- North American cover art
- Developers: Big Fish Games Sanzaru Games
- Publisher: Nintendo
- Producers: Shawn Seavers Shinya Takahashi Kensuke Tanabe
- Designers: Adrian Woods Shawn Wood Tin Guerrero Todd Pound
- Composers: Austin Caughlin Chris Kennedy Wall Matthews
- Series: Mystery Case Files
- Platform: Wii
- Release: NA: June 27, 2011; EU: September 9, 2011; AU: September 22, 2011;
- Genres: Adventure, puzzle
- Modes: Single-player, multiplayer

= Mystery Case Files: The Malgrave Incident =

2011 video game

Mystery Case Files: The Malgrave Incident is a puzzle adventure video game developed by Big Fish Games and Sanzaru Games and published by Nintendo for the Wii video game console. It was released in North America in June 2011, and in Europe and Australia in September.

==Development==
The game was announced in April 2011 as Mystery Case Files: Dust to Dust, but due to some issues, Big Fish Games changed the title into The Malgrave Incident together with the release of two new screenshots. After Nintendo released a teaser video of the game and opened a website on Nintendo's website, Mystery Case Files: The Malgrave Incident became a part of the E3 2011 where the game was demonstrated in front of the public and the official trailer of the game was shown.

==Reception==
The game received "mixed or average" reviews, according to video game review aggregator Metacritic.

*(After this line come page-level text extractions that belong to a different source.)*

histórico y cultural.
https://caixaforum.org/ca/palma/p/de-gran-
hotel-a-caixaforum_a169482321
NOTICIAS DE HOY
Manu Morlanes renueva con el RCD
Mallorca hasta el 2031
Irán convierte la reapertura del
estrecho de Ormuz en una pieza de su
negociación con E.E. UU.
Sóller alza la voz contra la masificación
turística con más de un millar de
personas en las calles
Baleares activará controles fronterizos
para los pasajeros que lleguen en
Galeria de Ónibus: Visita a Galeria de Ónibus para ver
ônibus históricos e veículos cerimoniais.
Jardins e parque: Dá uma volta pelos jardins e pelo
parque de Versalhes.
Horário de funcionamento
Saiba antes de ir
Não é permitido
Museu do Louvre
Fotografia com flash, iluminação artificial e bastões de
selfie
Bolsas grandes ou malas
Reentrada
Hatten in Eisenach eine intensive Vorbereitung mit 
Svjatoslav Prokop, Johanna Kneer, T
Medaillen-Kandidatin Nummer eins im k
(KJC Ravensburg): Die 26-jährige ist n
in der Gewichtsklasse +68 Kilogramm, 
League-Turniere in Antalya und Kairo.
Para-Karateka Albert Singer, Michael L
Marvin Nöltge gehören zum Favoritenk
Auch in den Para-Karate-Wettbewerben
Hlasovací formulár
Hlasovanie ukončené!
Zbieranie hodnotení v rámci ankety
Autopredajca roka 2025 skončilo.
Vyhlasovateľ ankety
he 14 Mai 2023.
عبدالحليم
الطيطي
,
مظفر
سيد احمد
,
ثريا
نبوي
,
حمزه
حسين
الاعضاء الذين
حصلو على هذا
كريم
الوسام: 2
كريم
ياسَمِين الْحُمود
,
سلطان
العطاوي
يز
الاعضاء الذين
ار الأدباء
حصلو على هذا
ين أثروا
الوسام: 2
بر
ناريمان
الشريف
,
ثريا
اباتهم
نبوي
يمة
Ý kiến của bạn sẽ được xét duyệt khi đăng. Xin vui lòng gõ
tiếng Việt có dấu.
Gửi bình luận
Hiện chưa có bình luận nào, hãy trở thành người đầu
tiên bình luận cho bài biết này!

Colin Moriarty of IGN wrote that the game was only for a small niche of casual gamers and would not be satisfying to most players. He described its craftsmanship as "insanely low-resolution graphics" and had similar criticism for its soundtrack. Moriarty wrote that the adventure genre was dead and only those who specifically sought out the type of game would appreciate it.